Asker ve Polis İntiharları

Toplumun genel olarak militerleşmesi ile artan polis ve asker intiharları arasında da önemli bağlar vardır. 2018’de işyeri intiharları içerisinde, khk kaynaklı polis ve asker intiharları öne çıkmıştır. Esasında bu sorun OHAL öncesi dönemde de ‘polis intiharları’ ve ‘asker intiharları’ olarak öne çıkmış, hatta meslek grubu içinden bunların kaydını tutan oluşumlar hayata geçirilmiştir. Milli Savunma Bakanlığı 2002-2012 yılları arasında Türk Silahlı Kuvvetlerinde 983 askerin intihar ettiği yönündeki açıklamasından sonra geçen altı yılda bir veri paylaşmamıştır. Asker Hakları Örgütlenmesi Türkiye’de her 4-5 günde bir asker intiharı yaşandığını, 2015 yılında tespit edilen 31 intihar vakası olduğunu, sadece 2016’da 6 erin canına kıydığını belirledi. Asker intiharları ile mecburi hizmetini yaparken / çalışırken kötü muameleye maruz bırakılmak arasında doğrudan bir ilişki olduğunu varsaymamak için hiç bir nedenimiz yok. Askerdeki ölümleri takip etmek için Şüpheli Ölümler ve Mağdurları Derneği gibi bir aile oluşumun hayata geçirilmiş olması, burada da çalışma ile iş cinayeti arasında görünmez kılınan bir bağ olduğunu kanıtlar nitelikte.

 

Polis intiharlarının kaydını resmi kurumlardan bağımsız tutan Emniyet-Sen’in raporuna göre, 1996 – 2016 yılları arasında Türkiye’de her 10 günde bir polisin intihar ettiğini açıklamıştı. Rapor, 1996’den bu yana 650’den fazla polisin intihar ettiğini, bunun en az üçte biri kadar ise intihar girişimi olduğunu belirterek, polis intiharlarının en çok mesleğin ilk dört yılında yaşandığını ortaya koymuştu. Kolluk kuvvetlerinde intiharları belgeleyen bu sivil çalışmalar şu anda bir rapor çalışması ile kamuoyuna çıkmıyorlar: Çalışma hayatında OHAL’in etkilerinden biri, varolan çalışma şiddetinin izlerinin daha çabuk silinmesi  oluyor.
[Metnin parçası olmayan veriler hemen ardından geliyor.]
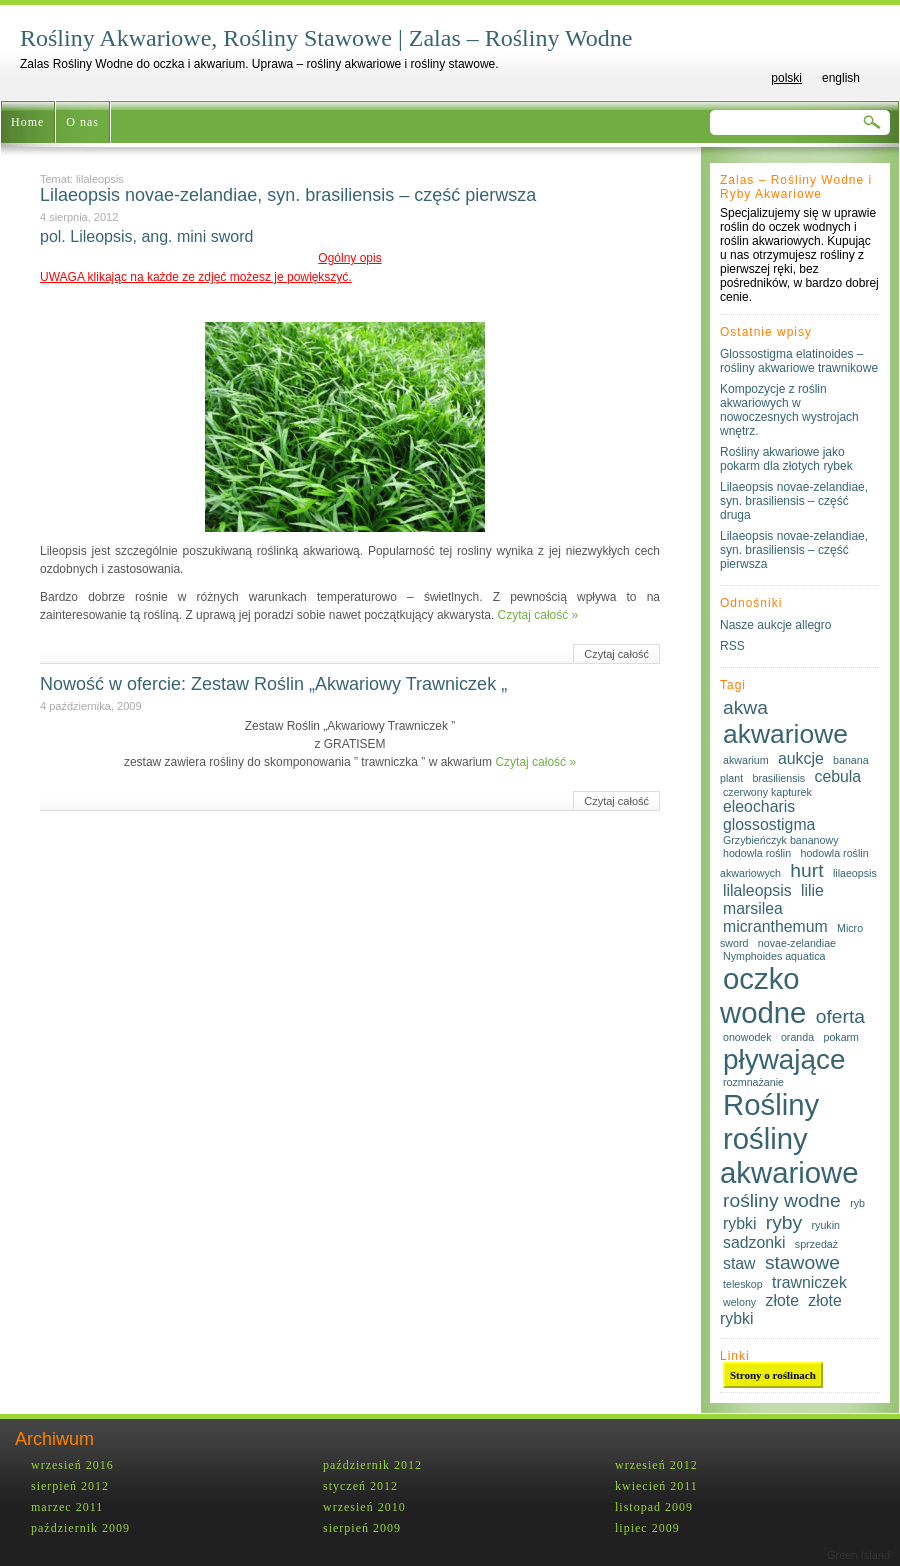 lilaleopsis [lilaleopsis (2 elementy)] (757, 890)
İşyeri İntiharlarının Çoğu Kaydedilemiyor

İşyerinde çalışanın intihar ederek kendine yönelik uyguladığı şiddetin ayna yüzü ise, müşterileşen öğrencilerin üniversitelerde öğretim elemanlarına, müşterileşen hastaların sağlık kurumlarında sağlık personeline, işyerlerinde çalışanların birbirine karşı uyguladığı şiddettir ve toplam iş cinayetleri içinde oranı artmaktadır. Çalışanların kendilerine yönelttikleri şiddet ile birbirlerine yönelttikleri şiddet arasındaki ilişki de çalışılmaya muhtaçtır.

 

İşyeri kaynaklı, kapitalist çalışma ilişkilerinin insan psikolojisine ve onuruna saldırısı kaynaklı pek çok intihar, bireysel bir hezeyanmış, irrasyonel bir bireysel hastalıkmış gibi bu listelere giremeden kayboluyor. Bu yüzden işyerleri dahilinde intihar eyleminin gerçekleştiği durumlar dışında da, tüm sessiz, kayda geçmeden canını alan çalışanların da sesini, haber kaynaklarından çalışma kaynaklı durumu teyit edebildiğimiz ölçüde  iş cinayetleri listemize alıyoruz. İş Cinayetleri Almanakları ve iş cinayeti raporları içinde yayınladığımız bu liste her sene yüze yakın hayat hikayesinibarındırırken, yüzlercesinin de saklı kaldığı bir sistematik iş kaynaklı şiddetin izleğini gösteriyor. Sadece İşçi Sağlığı ve İş Güvenliği Meclisinin raporlarına göre 2013-2018 arasında en az 360 çalışan intihar ederek yaşamını yitirdi. İşyeri intiharları konusunu işçi sağlığı iş güvenliği mücadelesinin önemli bir alanı olarak tartışmaya açmak, örgütlenmeleri, kolektif bilinci teşvik etmek istiyoruz.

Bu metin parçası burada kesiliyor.